** Excerpted records follows **

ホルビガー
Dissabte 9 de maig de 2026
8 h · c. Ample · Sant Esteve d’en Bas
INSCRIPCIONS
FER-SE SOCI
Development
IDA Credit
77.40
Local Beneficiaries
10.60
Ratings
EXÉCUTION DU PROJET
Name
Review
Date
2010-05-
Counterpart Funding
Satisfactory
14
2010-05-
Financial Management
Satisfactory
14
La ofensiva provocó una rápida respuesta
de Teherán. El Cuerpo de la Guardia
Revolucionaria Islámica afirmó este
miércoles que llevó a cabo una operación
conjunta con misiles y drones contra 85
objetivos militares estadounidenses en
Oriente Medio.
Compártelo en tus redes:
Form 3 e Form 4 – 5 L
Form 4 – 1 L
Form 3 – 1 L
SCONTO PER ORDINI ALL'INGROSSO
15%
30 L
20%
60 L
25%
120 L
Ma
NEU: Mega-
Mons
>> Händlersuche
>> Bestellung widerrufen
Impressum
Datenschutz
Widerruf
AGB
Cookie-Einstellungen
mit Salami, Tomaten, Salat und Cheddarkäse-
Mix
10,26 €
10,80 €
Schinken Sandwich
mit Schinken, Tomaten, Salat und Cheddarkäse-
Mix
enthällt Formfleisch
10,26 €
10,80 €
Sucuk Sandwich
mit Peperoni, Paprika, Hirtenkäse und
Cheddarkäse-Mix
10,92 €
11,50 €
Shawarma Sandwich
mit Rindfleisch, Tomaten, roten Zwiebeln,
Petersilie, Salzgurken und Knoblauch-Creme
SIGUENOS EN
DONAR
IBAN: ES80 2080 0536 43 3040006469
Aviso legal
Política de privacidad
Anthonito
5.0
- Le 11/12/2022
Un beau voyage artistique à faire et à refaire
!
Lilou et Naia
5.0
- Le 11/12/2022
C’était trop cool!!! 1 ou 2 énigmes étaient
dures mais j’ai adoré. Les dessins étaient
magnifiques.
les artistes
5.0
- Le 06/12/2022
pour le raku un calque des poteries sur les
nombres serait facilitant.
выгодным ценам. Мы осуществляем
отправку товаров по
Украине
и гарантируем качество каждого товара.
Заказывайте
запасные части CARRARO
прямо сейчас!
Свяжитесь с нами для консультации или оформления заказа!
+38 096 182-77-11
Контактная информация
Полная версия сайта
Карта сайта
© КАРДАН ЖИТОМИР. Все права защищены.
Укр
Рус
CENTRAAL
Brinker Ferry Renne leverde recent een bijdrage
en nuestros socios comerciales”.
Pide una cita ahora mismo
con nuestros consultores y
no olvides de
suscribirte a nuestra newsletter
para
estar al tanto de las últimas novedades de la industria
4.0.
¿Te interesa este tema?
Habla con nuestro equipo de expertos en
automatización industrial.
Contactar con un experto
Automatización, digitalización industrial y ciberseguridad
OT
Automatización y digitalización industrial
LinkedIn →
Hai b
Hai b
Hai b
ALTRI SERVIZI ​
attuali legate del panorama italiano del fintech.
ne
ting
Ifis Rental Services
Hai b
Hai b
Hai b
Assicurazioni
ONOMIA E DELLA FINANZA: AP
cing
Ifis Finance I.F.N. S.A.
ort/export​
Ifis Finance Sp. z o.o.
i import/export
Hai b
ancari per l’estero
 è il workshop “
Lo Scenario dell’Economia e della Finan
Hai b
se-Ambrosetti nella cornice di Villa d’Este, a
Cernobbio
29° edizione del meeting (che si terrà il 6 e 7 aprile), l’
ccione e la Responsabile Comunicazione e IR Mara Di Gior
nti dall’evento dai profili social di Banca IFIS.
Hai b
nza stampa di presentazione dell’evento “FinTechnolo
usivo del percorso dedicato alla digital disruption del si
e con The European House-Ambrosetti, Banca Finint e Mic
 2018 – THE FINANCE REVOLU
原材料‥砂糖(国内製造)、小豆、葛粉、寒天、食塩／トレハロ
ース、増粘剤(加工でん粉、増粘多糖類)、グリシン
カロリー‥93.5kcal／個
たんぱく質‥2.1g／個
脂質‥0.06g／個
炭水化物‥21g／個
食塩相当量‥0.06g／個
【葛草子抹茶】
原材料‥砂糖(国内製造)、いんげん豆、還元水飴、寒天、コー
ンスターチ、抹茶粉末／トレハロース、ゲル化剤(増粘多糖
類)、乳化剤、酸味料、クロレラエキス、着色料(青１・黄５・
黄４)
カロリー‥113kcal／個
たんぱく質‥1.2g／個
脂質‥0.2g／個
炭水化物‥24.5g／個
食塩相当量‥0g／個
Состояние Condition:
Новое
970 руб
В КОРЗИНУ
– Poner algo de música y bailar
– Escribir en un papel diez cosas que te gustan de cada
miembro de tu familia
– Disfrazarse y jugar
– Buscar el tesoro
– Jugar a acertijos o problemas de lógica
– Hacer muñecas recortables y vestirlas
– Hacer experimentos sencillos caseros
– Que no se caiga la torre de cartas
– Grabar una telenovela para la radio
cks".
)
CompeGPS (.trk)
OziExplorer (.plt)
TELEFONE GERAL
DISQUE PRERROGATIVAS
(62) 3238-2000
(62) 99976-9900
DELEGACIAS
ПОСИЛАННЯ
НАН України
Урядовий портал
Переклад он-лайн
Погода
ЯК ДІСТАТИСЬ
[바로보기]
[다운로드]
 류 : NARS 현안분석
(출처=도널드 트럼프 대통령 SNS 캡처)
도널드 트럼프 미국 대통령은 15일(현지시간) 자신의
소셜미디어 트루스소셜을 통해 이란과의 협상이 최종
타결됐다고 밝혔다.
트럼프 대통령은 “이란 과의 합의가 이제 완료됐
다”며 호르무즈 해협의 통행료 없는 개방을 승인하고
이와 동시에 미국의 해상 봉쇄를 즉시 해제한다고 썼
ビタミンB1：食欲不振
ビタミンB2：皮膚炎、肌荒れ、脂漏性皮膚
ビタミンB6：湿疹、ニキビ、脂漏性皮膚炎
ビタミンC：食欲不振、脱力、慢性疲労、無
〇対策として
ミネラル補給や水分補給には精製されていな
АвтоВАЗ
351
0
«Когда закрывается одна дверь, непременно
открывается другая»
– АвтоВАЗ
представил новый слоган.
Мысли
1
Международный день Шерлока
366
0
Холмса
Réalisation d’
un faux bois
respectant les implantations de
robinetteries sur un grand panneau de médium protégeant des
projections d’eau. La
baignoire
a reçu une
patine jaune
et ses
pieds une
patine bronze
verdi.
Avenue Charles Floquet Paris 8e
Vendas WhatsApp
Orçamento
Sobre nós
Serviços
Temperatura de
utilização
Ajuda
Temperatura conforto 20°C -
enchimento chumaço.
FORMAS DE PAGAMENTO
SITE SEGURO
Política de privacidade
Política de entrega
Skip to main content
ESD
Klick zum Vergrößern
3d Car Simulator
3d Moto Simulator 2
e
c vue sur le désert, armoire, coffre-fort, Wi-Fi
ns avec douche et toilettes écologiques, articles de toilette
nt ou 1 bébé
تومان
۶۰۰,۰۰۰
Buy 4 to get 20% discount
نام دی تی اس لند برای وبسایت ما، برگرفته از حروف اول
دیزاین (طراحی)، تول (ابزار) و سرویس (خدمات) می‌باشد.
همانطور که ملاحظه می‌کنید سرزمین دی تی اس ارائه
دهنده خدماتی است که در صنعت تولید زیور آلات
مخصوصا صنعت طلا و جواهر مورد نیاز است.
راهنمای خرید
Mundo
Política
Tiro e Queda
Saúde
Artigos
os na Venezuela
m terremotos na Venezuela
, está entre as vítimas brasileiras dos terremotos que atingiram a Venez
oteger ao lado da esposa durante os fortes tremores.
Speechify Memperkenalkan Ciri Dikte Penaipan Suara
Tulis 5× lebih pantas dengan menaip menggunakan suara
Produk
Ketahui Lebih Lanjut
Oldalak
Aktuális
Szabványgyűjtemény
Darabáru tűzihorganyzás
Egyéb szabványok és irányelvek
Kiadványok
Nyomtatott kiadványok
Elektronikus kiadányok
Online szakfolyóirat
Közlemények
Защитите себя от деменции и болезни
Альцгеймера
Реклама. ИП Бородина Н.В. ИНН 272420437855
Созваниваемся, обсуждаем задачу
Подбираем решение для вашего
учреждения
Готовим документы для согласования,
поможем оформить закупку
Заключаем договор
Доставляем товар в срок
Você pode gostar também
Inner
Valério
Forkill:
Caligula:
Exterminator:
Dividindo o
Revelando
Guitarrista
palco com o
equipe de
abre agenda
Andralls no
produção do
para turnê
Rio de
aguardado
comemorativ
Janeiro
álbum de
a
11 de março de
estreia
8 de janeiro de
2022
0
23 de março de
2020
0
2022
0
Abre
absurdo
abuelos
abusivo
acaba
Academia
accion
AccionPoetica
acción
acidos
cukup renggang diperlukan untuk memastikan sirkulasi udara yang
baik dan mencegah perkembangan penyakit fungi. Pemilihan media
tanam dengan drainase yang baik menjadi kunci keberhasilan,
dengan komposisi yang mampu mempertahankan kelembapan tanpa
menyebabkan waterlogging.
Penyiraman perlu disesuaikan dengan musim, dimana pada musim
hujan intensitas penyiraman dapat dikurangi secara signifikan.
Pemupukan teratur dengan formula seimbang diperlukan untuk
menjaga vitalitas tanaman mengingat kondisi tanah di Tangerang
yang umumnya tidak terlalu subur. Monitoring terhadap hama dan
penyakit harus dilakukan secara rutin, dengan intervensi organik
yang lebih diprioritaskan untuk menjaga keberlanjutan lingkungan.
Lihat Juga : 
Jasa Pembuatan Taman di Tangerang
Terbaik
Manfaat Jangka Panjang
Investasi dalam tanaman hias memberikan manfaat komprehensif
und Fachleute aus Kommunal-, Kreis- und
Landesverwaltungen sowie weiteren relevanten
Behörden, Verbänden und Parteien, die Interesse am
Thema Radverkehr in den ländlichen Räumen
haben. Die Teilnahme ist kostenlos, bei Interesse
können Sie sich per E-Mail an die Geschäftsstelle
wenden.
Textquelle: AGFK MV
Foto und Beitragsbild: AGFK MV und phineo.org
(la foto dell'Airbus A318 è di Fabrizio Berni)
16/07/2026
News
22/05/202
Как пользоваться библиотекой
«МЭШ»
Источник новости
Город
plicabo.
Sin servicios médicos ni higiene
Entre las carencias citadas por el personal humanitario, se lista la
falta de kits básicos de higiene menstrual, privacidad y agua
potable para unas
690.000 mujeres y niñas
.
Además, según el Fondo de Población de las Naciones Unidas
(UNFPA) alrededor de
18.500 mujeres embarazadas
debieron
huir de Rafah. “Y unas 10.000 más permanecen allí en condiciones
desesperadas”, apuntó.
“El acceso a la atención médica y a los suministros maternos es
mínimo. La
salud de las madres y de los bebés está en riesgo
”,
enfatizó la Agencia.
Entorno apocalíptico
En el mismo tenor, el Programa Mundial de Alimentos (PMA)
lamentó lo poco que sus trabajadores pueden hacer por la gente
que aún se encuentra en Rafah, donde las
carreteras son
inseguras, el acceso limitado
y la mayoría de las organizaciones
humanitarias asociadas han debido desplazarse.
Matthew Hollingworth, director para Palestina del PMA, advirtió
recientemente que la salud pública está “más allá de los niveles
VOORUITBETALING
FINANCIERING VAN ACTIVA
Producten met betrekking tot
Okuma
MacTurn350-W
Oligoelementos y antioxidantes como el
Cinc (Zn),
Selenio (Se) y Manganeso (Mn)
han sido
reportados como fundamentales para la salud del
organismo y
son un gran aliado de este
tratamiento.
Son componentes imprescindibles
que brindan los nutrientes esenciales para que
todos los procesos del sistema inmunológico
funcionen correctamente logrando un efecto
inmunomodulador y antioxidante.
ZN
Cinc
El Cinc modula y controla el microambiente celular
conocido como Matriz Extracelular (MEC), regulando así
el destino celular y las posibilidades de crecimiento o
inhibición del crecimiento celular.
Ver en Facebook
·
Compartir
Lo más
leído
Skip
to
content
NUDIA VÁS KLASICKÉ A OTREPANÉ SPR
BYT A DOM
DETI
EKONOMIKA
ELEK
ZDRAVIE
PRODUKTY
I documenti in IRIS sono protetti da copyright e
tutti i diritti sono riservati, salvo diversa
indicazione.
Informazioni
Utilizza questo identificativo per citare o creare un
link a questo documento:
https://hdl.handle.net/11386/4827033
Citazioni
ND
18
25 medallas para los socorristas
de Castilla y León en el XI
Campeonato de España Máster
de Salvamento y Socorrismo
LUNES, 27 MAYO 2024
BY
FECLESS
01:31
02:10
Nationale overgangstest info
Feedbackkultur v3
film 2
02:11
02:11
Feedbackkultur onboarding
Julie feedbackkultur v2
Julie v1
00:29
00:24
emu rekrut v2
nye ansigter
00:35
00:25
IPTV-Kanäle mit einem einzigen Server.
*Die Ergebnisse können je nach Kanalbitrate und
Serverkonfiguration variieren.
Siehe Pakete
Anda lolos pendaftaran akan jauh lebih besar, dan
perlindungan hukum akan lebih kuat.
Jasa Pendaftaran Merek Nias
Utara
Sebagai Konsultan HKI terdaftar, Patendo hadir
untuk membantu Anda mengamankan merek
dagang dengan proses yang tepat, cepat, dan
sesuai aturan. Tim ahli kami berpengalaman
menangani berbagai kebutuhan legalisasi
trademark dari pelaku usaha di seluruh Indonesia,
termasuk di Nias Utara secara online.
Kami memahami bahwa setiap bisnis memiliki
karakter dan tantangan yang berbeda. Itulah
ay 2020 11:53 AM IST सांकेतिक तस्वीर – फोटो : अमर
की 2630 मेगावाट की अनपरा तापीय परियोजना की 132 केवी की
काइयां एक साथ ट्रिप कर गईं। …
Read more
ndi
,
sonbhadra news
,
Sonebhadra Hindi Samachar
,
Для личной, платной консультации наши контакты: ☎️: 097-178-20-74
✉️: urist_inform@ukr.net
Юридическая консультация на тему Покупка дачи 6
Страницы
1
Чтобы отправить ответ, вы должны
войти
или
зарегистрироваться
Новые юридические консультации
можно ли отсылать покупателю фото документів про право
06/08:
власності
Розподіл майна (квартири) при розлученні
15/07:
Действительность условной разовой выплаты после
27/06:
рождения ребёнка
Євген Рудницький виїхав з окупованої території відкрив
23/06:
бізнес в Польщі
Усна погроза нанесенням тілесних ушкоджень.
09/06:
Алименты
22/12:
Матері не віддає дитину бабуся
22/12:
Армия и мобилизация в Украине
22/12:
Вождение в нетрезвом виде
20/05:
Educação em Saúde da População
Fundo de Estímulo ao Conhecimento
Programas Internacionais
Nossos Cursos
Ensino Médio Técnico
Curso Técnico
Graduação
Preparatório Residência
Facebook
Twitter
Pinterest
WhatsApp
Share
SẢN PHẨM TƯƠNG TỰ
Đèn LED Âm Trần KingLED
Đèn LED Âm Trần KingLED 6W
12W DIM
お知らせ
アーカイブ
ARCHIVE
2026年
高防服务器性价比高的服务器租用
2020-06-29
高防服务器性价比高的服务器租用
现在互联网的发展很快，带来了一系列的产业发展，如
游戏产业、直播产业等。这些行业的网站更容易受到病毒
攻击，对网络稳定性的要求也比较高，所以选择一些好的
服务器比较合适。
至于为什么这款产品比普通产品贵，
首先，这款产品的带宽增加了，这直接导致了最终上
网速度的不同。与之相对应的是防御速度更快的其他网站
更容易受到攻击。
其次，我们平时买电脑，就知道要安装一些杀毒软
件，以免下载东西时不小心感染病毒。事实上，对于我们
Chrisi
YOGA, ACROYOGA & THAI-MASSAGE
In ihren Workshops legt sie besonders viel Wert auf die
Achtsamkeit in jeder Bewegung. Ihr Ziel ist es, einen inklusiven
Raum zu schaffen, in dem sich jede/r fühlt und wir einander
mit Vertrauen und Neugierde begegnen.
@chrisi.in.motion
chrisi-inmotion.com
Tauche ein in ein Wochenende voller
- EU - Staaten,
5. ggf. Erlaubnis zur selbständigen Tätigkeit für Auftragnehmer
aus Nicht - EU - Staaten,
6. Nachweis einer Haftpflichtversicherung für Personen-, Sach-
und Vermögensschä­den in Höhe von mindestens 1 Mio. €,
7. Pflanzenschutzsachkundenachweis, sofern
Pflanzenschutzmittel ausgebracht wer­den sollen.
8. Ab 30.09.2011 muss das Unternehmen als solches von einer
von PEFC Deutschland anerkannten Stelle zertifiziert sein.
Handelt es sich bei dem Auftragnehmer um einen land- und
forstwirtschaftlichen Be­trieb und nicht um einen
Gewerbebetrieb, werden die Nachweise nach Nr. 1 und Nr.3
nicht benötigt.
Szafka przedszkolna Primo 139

** End of Excerpted records **

## Problem
Beginning at the top of the data, please return every line until and including the line containing "Form 4 – 1 L", copied exactly, and nothing past it.

## Result of this exercise
ホルビガー
Dissabte 9 de maig de 2026
8 h · c. Ample · Sant Esteve d’en Bas
INSCRIPCIONS
FER-SE SOCI
Development
IDA Credit
77.40
Local Beneficiaries
10.60
Ratings
EXÉCUTION DU PROJET
Name
Review
Date
2010-05-
Counterpart Funding
Satisfactory
14
2010-05-
Financial Management
Satisfactory
14
La ofensiva provocó una rápida respuesta
de Teherán. El Cuerpo de la Guardia
Revolucionaria Islámica afirmó este
miércoles que llevó a cabo una operación
conjunta con misiles y drones contra 85
objetivos militares estadounidenses en
Oriente Medio.
Compártelo en tus redes:
Form 3 e Form 4 – 5 L
Form 4 – 1 L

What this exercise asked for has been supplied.